Shh, Don't Use the "D" Word

In singer/musician Juliana Hatfield’s new memoir When I Grow Up, due out this September, one of her experiences she reveals is her battle with severe depression in the mid-1990s. During that time, she canceled a European tour because her depression was so overwhelming, yet her publicist issued a statement that she was suffering from “nervous exhaustion.”

“Why couldn’t they have called it what it was? … ‘Severe depression’ sounds so much more badass than ‘nervous exhaustion,’” she says in her book.

Indeed.

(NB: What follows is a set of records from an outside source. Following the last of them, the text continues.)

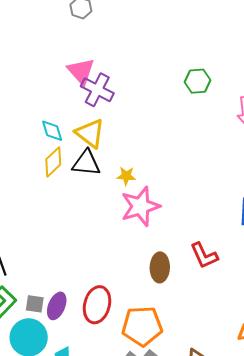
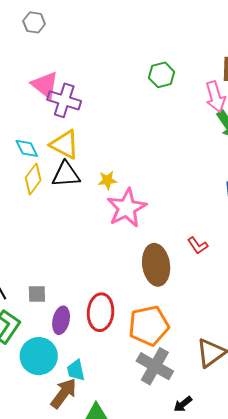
red L-shape: (204, 256) -> (198, 246), size x0.7
brown ellipse: (160, 267) -> (156, 265), size x1.4
gray square: (35, 304) -> (37, 294), moved

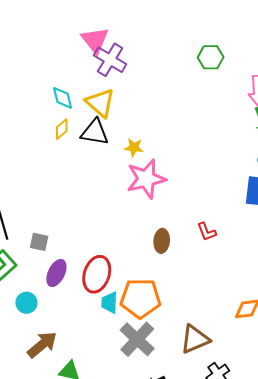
yellow diamond: (33, 179) -> (62, 129), size x0.7
brown ellipse: (156, 265) -> (162, 241), size x0.6
cyan circle: (39, 356) -> (26, 303), size x0.6
cyan trapezoid: (76, 370) -> (110, 303), moved

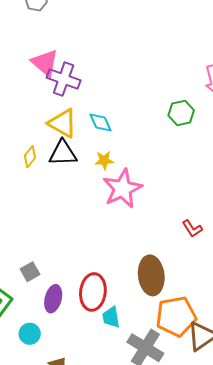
green hexagon: (211, 57) -> (181, 113), moved
cyan diamond: (63, 98) -> (101, 122), moved
brown ellipse: (162, 241) -> (151, 275), moved, size x1.6
gray square: (39, 242) -> (30, 272), turned -30
orange pentagon: (141, 298) -> (176, 316), moved

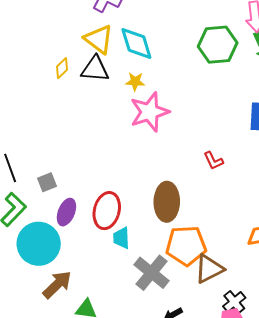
green hexagon: (181, 113) -> (218, 45), size x1.5
cyan diamond: (101, 122) -> (136, 44), size x1.5
cyan circle: (30, 334) -> (39, 244), size x2.0

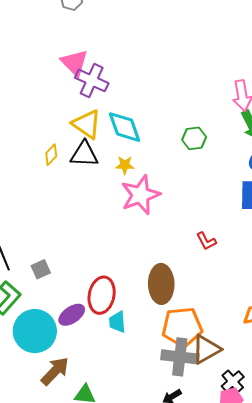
green hexagon: (218, 45) -> (194, 138), moved, size x0.6
purple ellipse: (66, 212) -> (72, 315), moved, turned 36
gray cross: (152, 273) -> (180, 357), moved, turned -30

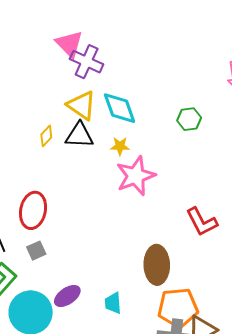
red L-shape: (206, 241) -> (202, 222), size x1.6
red ellipse: (102, 295) -> (33, 210), moved

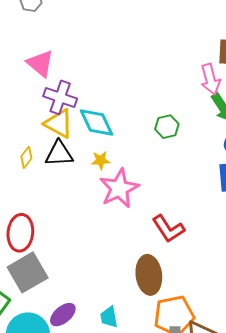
purple cross: (87, 62) -> (60, 97), moved
red L-shape: (202, 222) -> (168, 229), moved
gray square: (36, 251) -> (28, 272), size x2.0

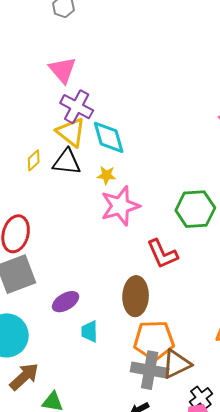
green hexagon: (167, 127) -> (195, 209), moved, size x1.6
purple ellipse: (63, 315) -> (66, 302), moved

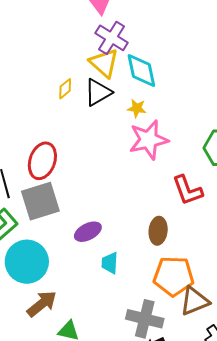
black triangle: (67, 162) -> (98, 92), turned -40
brown ellipse: (136, 296) -> (158, 231), size x0.7
gray cross: (150, 370) -> (145, 319), moved

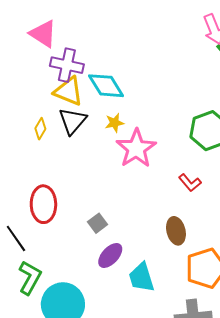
red L-shape: (187, 190) -> (190, 183), size x0.7
gray square: (40, 201) -> (98, 223), moved, size x0.5
cyan trapezoid: (110, 263) -> (141, 277), size x1.4

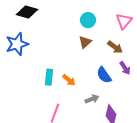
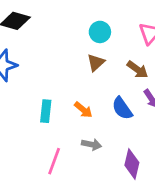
orange arrow: (69, 80) -> (83, 110), moved
gray arrow: (92, 99) -> (92, 144), moved, turned 32

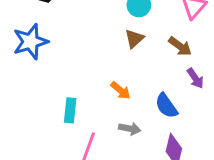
blue semicircle: (122, 108) -> (166, 106), moved
cyan rectangle: (46, 111) -> (70, 110), moved

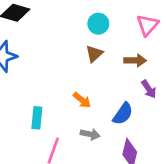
brown arrow: (180, 46) -> (135, 61), turned -35
blue semicircle: (166, 106) -> (123, 114), turned -110

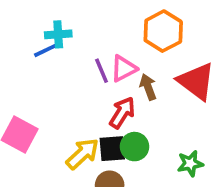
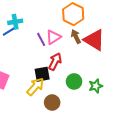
brown arrow: (148, 87) -> (76, 36), moved
green circle: (134, 147) -> (74, 81), moved
black square: (112, 149) -> (42, 74), moved

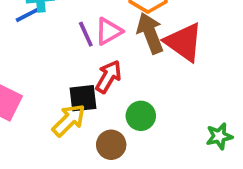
brown arrow: (76, 36) -> (150, 33), size x1.5
green star: (96, 86) -> (219, 136), moved
brown circle: (52, 103) -> (111, 145), moved

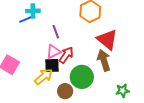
pink triangle: (109, 31) -> (54, 52), moved
brown arrow: (150, 33) -> (104, 60), moved
green circle: (141, 116) -> (82, 77), size x1.5

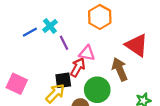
cyan cross: (33, 11) -> (50, 26), moved, turned -32
red triangle: (107, 40) -> (137, 45), moved
pink triangle: (54, 52) -> (87, 53), moved, turned 42

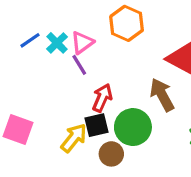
blue line: (30, 32) -> (30, 40), moved
pink triangle: (87, 53) -> (82, 43), moved, turned -42
black square: (63, 80) -> (96, 125), moved

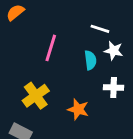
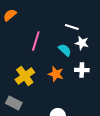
cyan semicircle: (90, 60) -> (65, 50), turned -40
orange star: (78, 109) -> (56, 74), moved

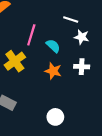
cyan semicircle: (65, 50) -> (53, 46), moved
yellow cross: (25, 76) -> (15, 61), moved

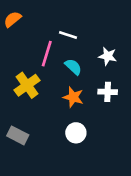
white line: (71, 20) -> (68, 35), moved
white circle: (55, 117) -> (76, 133), moved

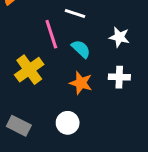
pink line: (47, 54) -> (51, 34), turned -35
white circle: (76, 133) -> (68, 123), moved

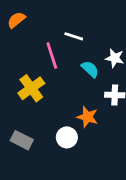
cyan semicircle: (81, 49) -> (90, 69), moved
orange star: (81, 83) -> (87, 117), moved

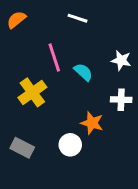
white line: (74, 36) -> (77, 18), moved
cyan semicircle: (90, 69) -> (83, 72), moved

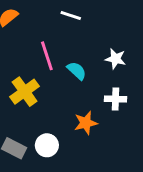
orange star: (92, 123) -> (86, 123), turned -30
white circle: (70, 145) -> (47, 145), moved

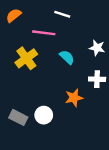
pink line: (47, 56) -> (44, 33), moved, turned -65
yellow cross: (25, 92) -> (26, 58), moved

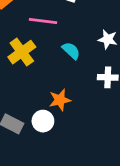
orange star: (74, 98) -> (60, 100), moved

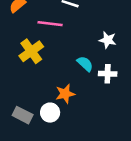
cyan semicircle: (71, 51) -> (85, 64), moved

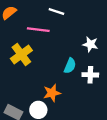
cyan semicircle: (85, 64) -> (70, 66), turned 70

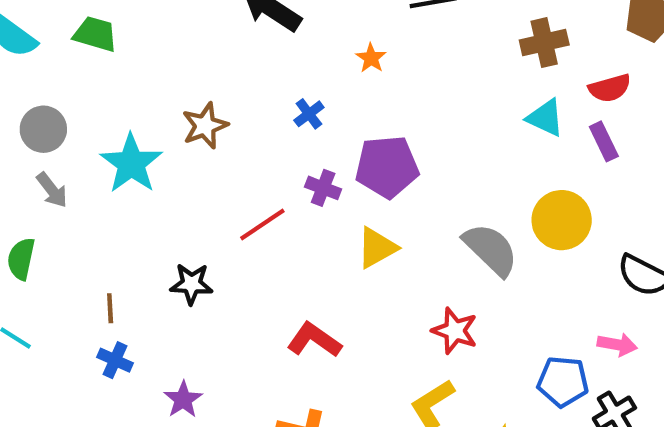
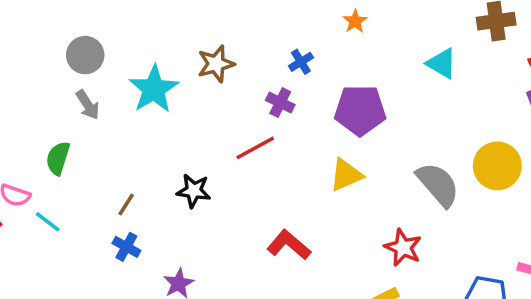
cyan triangle: (545, 118) -> (442, 63), moved
purple cross: (323, 188) -> (280, 103), moved
brown line: (110, 308) -> (126, 204), turned 30

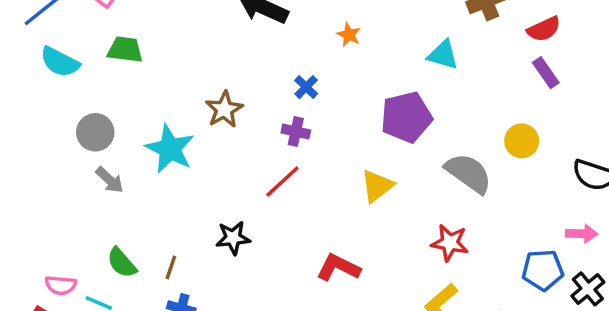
purple pentagon: (360, 110) -> (406, 117), moved
green semicircle: (58, 158) -> (122, 263), moved, turned -44
yellow circle: (497, 166) -> (522, 141), size x0.7

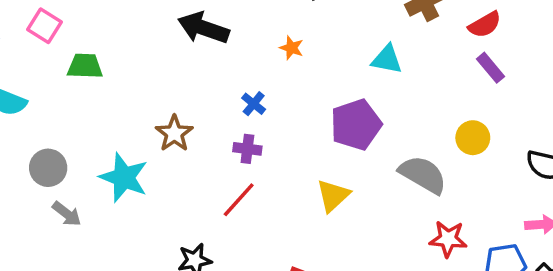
green trapezoid: (125, 50) -> (85, 66), moved
red star: (450, 243) -> (448, 239), moved

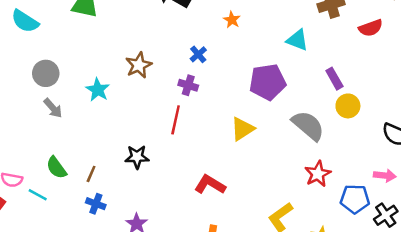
purple rectangle: (490, 68) -> (334, 79), moved
cyan star: (124, 177) -> (98, 90), size x0.7
red line: (239, 200) -> (176, 120), turned -40
red star: (448, 239) -> (318, 174), turned 30

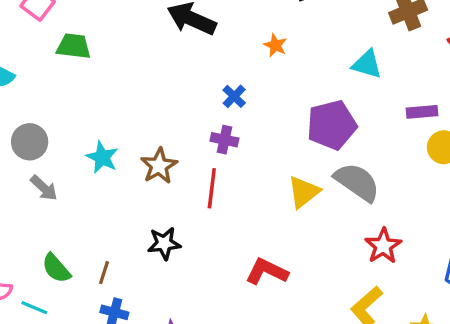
brown star: (139, 65) -> (159, 166), moved
purple rectangle: (334, 79) -> (422, 112), turned -60
gray semicircle: (308, 126) -> (357, 182), moved
red star: (318, 174) -> (383, 246), moved

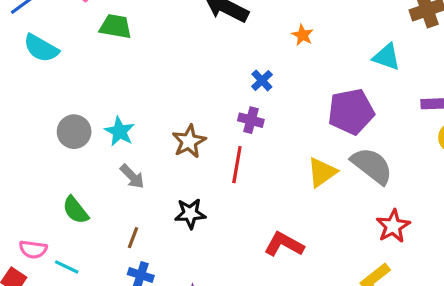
gray circle: (30, 142) -> (74, 132), moved
cyan star: (102, 157) -> (120, 131), moved
gray arrow: (44, 188) -> (132, 176), moved
green semicircle: (56, 268) -> (75, 210), moved

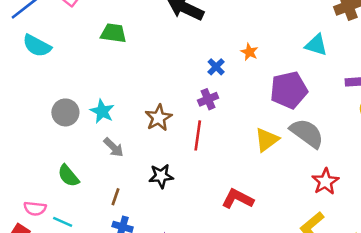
green trapezoid: (116, 27) -> (113, 33), moved
orange star: (303, 35) -> (249, 52), moved
purple cross: (251, 120) -> (208, 99), turned -36

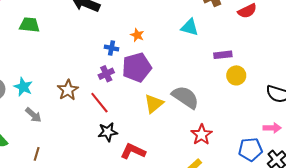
blue cross: (216, 67) -> (111, 48), turned -32
purple pentagon: (289, 90) -> (137, 67), moved
red line: (198, 135) -> (99, 103), turned -45
black star: (161, 176) -> (108, 132), moved

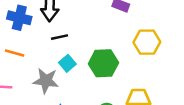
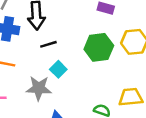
green hexagon: (103, 63) -> (99, 47), moved

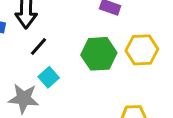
black line: (48, 44) -> (38, 47), turned -35

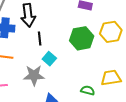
black line: (38, 47) -> (40, 38), turned -40

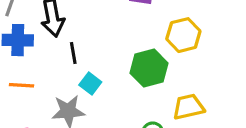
green hexagon: (82, 38) -> (149, 68), moved

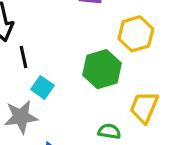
yellow trapezoid: (188, 107) -> (144, 107), turned -52

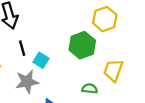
black line: (24, 57) -> (22, 48), moved

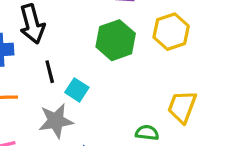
green hexagon: (82, 45) -> (116, 40), moved

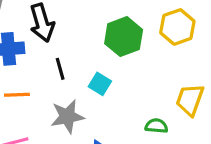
cyan square: (77, 90) -> (100, 84), moved

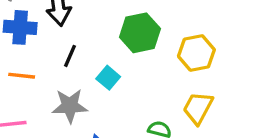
yellow hexagon: (177, 27) -> (196, 53), moved
black line: (60, 69) -> (70, 56), turned 30

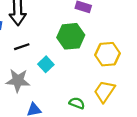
black line: (70, 56) -> (22, 47), turned 42

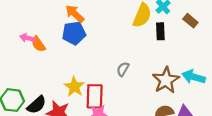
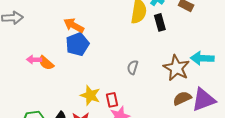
red rectangle: (95, 96) -> (112, 100), size x0.6

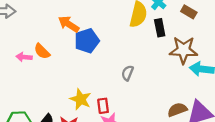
blue pentagon: (77, 44) -> (87, 41), moved
orange semicircle: (46, 63) -> (42, 51), moved
brown star: (176, 68) -> (184, 50), moved, turned -30

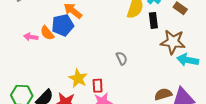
blue pentagon: (87, 41) -> (63, 25), moved
gray semicircle: (128, 73) -> (122, 58), turned 128

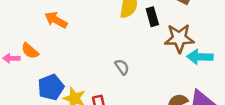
blue pentagon: (63, 25) -> (51, 87), moved

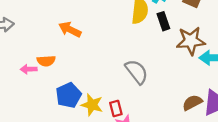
orange semicircle: (30, 51) -> (46, 61), turned -42
gray semicircle: (122, 67) -> (137, 72), size x1.6

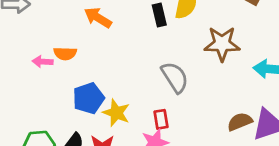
black rectangle: (163, 21) -> (159, 15), moved
brown star: (191, 41) -> (222, 44), moved
red rectangle: (116, 108) -> (161, 119), moved

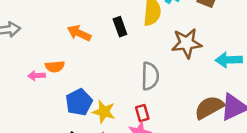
black rectangle: (159, 15) -> (120, 27), moved
gray semicircle: (175, 77) -> (150, 76), turned 40
brown semicircle: (240, 122) -> (209, 107), size x1.4

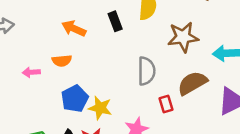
orange semicircle: (55, 67) -> (62, 61), moved
brown semicircle: (209, 107) -> (192, 83), moved
red rectangle: (142, 113) -> (166, 104), moved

Why did the publicist feel the need to dress up Hatfield’s depression? Was it because depression wasn’t as accepted in the mid-90s as it is now? Several stars today, such as Kirsten Dunst and Heather Locklear, have publicly announced their decision to seek depression treatment. Or has depression become so acceptable that stars use it as a cover for seeking other less-acceptable treatments, such as for drugs, alcohol or eating disorders? [New York Post]

Posted: 7/22/08

It is a sad and true fact that humans treat each other like worthless dish rags just because of what you may look or sound like. We all are at fault. Now, come forward and say that there is something wrong health wise and one has just become an attraction at the county fair. Go further and say the health issue is mental and one has just become the main three headed attraction at THE county fair.

Just take a look at the case of Esmin Green; a lady who literally fell out of a chair onto the cold hospital floor to be left to die and prodded at with a foot. And yet still have her death tape bandies about the internet as if it were new, unexpected and shocking news.

Woman who died on hospital floor called 'beautiful person'
CNN ^ | July 3, 2008 | Mary Snow and Ashley Fantz
Posted on Friday, July 04, 2008 9:09:08 AM by Zakeet

Pasted from

But personally; my chin pokes out and I genuinely feel like I'm wearing some blood grieved badge of honor when I let people know that it just may behoove them to 'gimme 50 feet".

Oh and as for the idiotic comment ..."Or has depression become so acceptable that stars use it as a cover for seeking other less-acceptable treatments, such as for drugs, alcohol or eating disorders?"

Do not those other so called "less-acceptable treatments" accompany many levels of depression themselves. So what difference does it make. Besides that, it appears that in today's society having a chemical dependency or eating disorder would just be more fodder for a stars press agent. Hmmm…It is this unawareness that prolongs the slow drudge forward on health standards in the mental health communities. Still I wonder at the epidemy of our human ignorance.